Ovni peut-être ; vivant, c’est sûr
Le livreur à vélo suscite l’émotion. À pédaler comme un beau diable chargé comme un mulet, il force l’admiration. Son activité est-elle viable, au moins ? « Mais de quel niveau de vie ai-je envie ? », réplique l’intéressé. « Si l’on veut savoir si j’espère devenir millionnaire, la réponse est non ». En revanche, si l’on s’inquiète de savoir s’il boucle ses fins de mois, la réponse est oui. Ainsi, Jonathan ne prend jamais une voiture pour aller faire ses courses : le coût du carburant, il ne connaît pas. Le livreur suscite aussi un brin d’empathie. Qu’il pleuve, qu’il vente, qu’il gèle, il travaille. On a ainsi pu lui dire à quel point on le plaignait les premiers mois de cette année, quel courage, nom d’un chien. « Mais je ne suis pas tout seul dehors ! ». Comment peut-il garder le sourire ? « Faire la gueule, ça ne change rien ». Et puis il y a les automobilistes que la présence de son drôle de vélo irrite… et qui le lui font savoir en le houspillant, parfois rudement. Jonathan refuse de monter lui-même en température, c’est à ses yeux inutile. D’autant qu’il s’applique à être attentif à la circulation. Sans éviter pour autant la portière d’une voiture stationnée qui surgit, ou bien les piétons, tête baissée, tout à leurs mobiles… sans compter les enfants absorbés par leur monde à eux. Et l’Ovni se retrouve par terre.

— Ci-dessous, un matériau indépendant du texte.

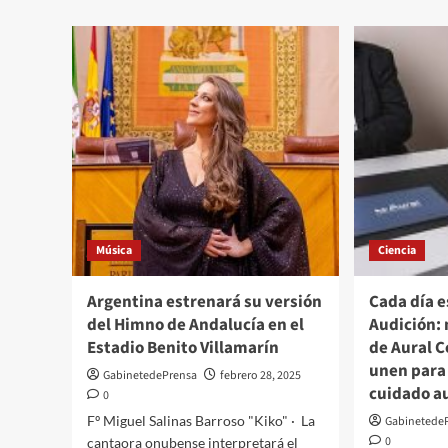
Madrid,
sobre
el
La
centro
caída
de
del
la
Euríb
transformación
permit
tecnológica
a
ydigital
los
hipot
ahorr
entre
150
y
Música
Ciencia
325
euros
al
Argentina estrenará su versión
Cada día e
mes,
del Himno de Andalucía en el
Audición:
según
Estadio Benito Villamarín
de Aural C
Triote
unen para 
GabinetedePrensa
febrero 28, 2025
cuidado a
0
Fº Miguel Salinas Barroso "Kiko" · La
Gabinetede
0
cantaora onubense interpretará el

Au total, Jonathan « fait quelque chose » aux Chaumontais, « quelque chose » de vivant.
« Merci pour votre altruisme »
« Je livre aussi des bouquets de fleurs, des boîtes de chocolat… » Avec sa clientèle de particuliers – une petite part comparée à celle des entreprises – Jonathan engrange de « jolis tableaux ». Il est des maisons qu’il visite régulièrement, habitées par des personnes âgées. Leurs enfants ont ainsi trouvé le moyen de scander un quotidien souvent tristounet. « Les anciens me disent qu’ils ont le sentiment d’être revenus au temps du facteur ». Le livreur est donc attendu – avec un café ou un petit morceau de brioche. Jonathan savoure l’instant bien-être que sa venue provoque. En chemin, on lui a parfois demandé un renseignement pour s’orienter : à ne pas de départir de son sourire, cet usager lent de la chaussée semble l’homme de la situation. Et le livreur renseigne… « sans faire payer ». De toute manière, les « merci », on lui en sert tout le temps, ce sourire, tout de même, que ça nous fait du bien ; et cet « altruisme » dont il témoigne, merci encore. « Aujourd’hui, c’est ce que tout le monde cherche », commente Jonathan sobrement. Et puis de toutes les manières, « la générosité, le bénévolat, c’est (mon) éducation ».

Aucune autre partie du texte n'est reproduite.